Album: Let It Bleed
Year: 1969
. . .
Objectively the greatest rock ‘n’ roll song ever recorded, “Gimme Shelter” is an apocalyptic maelstrom never ever gets old, no matter how many times you listen to it. And while it had roots in a rather mundane situation, it also somehow ended up symbolizing one of the greatest apocalyptic maelstroms in rock history, Altamont.
As part of my research for these posts, I read Joel Selvin’s Altamont: The Rolling Stones, the Hells Angels, and the Inside Story of Rock’s Darkest Day , and because sometimes I read in the middle of the night after having slept for a few hours, I happened to start Selvin’s account of the actual day, and I was struck by two things as I stayed awake for the next three hours reading it 1) all of the stories of what happened that day were worse than I imagined 2) it was only a fraction of all of the shit that actually went down. I’m sure somebody had a good time at Altamont, having avoided the bad drugs and the Hells Angels and cold weather and weird atmosphere, but that person has never come forward.
“Gimme Shelter” has the most amazing opening: it slinks in from the netherworld, Keith already stacking a couple of guitars on top of each other, weaving a hypnotic guitar against faint licks, as Charlie refuses to play a beat, Jimmy Miller tries to make fire with a guiro and backup singer Merry Clayton announces her presence like Chekov’s gun with a drawn out menacing “ooooooh.” And then after nearly a minute of tension, Charlie whacks the beat into order and Mick starts singing.
Ooh, a storm is threat’ning
My very life today
If I don’t get some shelter
Ooh yeah, I’m gonna fade away
Keith Richards wrote “Gimme Shelter,” inspired both by an actual storm and the fact that he was sure that Mick Jagger was fucking Anita Pallenberg on the notorious set of the even more notorious Performance, as Anita had replaced a pregnant Marianne Faithfull.
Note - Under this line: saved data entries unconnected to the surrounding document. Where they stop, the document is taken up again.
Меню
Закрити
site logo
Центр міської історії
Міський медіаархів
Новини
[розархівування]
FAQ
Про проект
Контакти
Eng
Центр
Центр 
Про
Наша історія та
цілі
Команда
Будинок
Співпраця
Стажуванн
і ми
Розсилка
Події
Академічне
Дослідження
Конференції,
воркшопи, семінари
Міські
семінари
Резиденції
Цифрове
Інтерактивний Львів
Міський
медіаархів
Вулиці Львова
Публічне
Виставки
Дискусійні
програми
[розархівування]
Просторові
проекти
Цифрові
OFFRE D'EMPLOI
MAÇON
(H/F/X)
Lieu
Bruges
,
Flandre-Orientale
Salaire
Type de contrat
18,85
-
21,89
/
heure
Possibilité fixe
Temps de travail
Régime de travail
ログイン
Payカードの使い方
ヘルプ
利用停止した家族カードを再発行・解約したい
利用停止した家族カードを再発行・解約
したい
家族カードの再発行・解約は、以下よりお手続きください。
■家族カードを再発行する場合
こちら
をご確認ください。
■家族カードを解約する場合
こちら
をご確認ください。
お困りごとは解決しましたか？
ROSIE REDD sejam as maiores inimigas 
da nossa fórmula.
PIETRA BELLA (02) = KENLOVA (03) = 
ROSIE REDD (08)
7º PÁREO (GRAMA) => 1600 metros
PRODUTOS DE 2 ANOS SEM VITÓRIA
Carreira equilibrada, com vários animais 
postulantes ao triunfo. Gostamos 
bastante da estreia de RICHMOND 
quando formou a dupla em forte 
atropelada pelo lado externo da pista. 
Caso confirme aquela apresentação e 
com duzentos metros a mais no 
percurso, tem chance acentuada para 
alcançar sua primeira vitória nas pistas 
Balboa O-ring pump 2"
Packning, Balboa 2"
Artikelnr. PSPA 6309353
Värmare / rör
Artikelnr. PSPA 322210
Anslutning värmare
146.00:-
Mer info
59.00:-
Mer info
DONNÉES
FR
Given that one of the scenes in Performance had Mick, Anita and another actress, Michelle Breton, menage a troising in a bathtub, his fears would seem to be well-founded, though whether or not it actually happened seems to depend on the level of salaciousness of the book I’m reading at the time.
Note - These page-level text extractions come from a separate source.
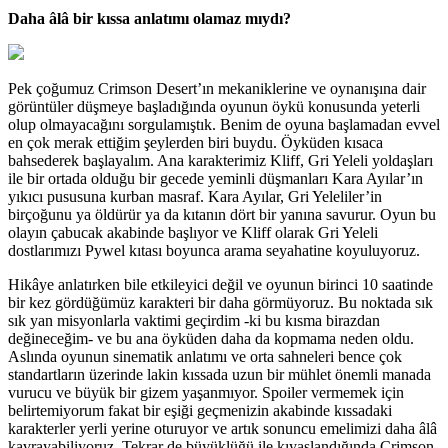
Daha âlâ bir kıssa anlatımı olamaz mıydı?
Pek çoğumuz Crimson Desert’ın mekaniklerine ve oynanışına dair
görüntüler düşmeye başladığında oyunun öykü konusunda yeterli
olup olmayacağını sorgulamıştık. Benim de oyuna başlamadan evvel
en çok merak ettiğim şeylerden biri buydu. Öyküden kısaca
bahsederek başlayalım. Ana karakterimiz Kliff, Gri Yeleli yoldaşları
ile bir ortada olduğu bir gecede yeminli düşmanları Kara Ayılar’ın
yıkıcı pususuna kurban masraf. Kara Ayılar, Gri Yeleliler’in
birçoğunu ya öldürür ya da kıtanın dört bir yanına savurur. Oyun bu
olayın çabucak akabinde başlıyor ve Kliff olarak Gri Yeleli
dostlarımızı Pywel kıtası boyunca arama seyahatine koyuluyoruz.
Hikâye anlatırken bile etkileyici değil ve oyunun birinci 10 saatinde
bir kez gördüğümüz karakteri bir daha görmüyoruz. Bu noktada sık
sık yan misyonlarla vaktimi geçirdim -ki bu kısma birazdan
değineceğim- ve bu ana öyküden daha da kopmama neden oldu.
Aslında oyunun sinematik anlatımı ve orta sahneleri bence çok
standartların üzerinde lakin kıssada uzun bir mühlet önemli manada
vurucu ve büyük bir gizem yaşanmıyor. Spoiler vermemek için
belirtemiyorum fakat bir eşiği geçmenizin akabinde kıssadaki
karakterler yerli yerine oturuyor ve artık sonuncu emelimizi daha âlâ
kavrayabiliyoruz. Tekrar de büyüklüğü ile kıyaslandığında Crimson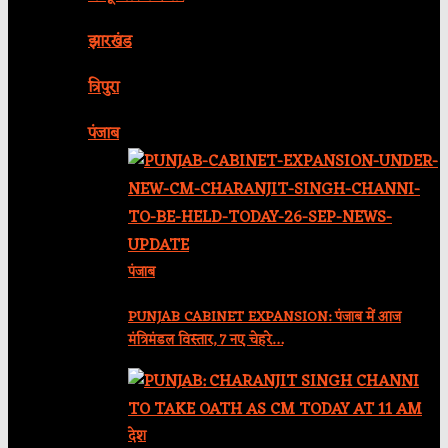
झारखंड
त्रिपुरा
पंजाब
पंजाब
PUNJAB CABINET EXPANSION: पंजाब में आज
मंत्रिमंडल विस्तार, 7 नए चेहरे…
देश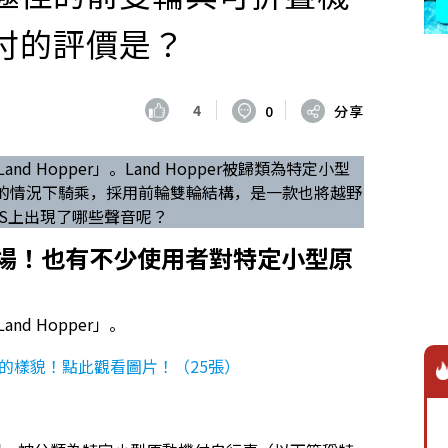
付的評價是？
4
0
分享
nd Hopper」。Land Hopper被歸類為特定小型
照的情況下騎乘，採用前輪雙輪結構，是一款也將越野
S上出現了哪些聲音呢？
登場！也有不少使用者對特定小型原
nd Hopper」。
er」的樣貌！點此觀看圖片！（25張）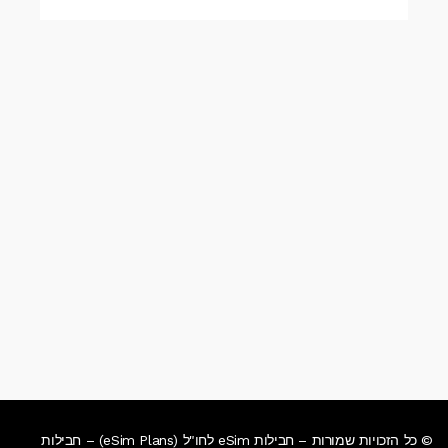
© כל הזכויות שמורות – חבילות eSim לחו"ל (eSim Plans) – חבילות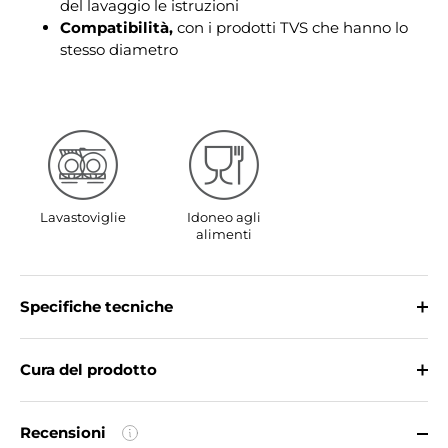
del lavaggio le istruzioni
Compatibilità,
con i prodotti TVS che hanno lo
stesso diametro
Lavastoviglie
Idoneo agli
alimenti
Specifiche tecniche
Cura del prodotto
Recensioni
In any event, it doesn’t even matter, because the point is that Keith was not in a good mood when he wrote “Gimme Shelter,” as is evident by the chorus:
War, children
It’s just a shot away, it’s just a shot away
War, children
It’s just a shot away, it’s just a shot away
That chorus is sung by Mick and a pregnant Merry Clayton, who famously didn’t even know who the Rolling Stones were when she got the call to do the backing vocals, but convinced by her husband to do it, went down with her hair still in curlers and fucking killed it, sticking around for the second verse.
Ooh, see the fire is sweeping
Our very street today
Burns like a red coal carpet
Mad bull lost your way
My god, I haven’t even mentioned Charlie Watts, who every few bars drives “Gimme Shelter” harder and harder not by doing regular fills, but rather hitting his snare and toms like “thwhacka-thwacka-twhacka-thwacka” and smashing his cymbal — bisssshhhh! — like a whirlwind, breaking it all up and sewing it together at the same time.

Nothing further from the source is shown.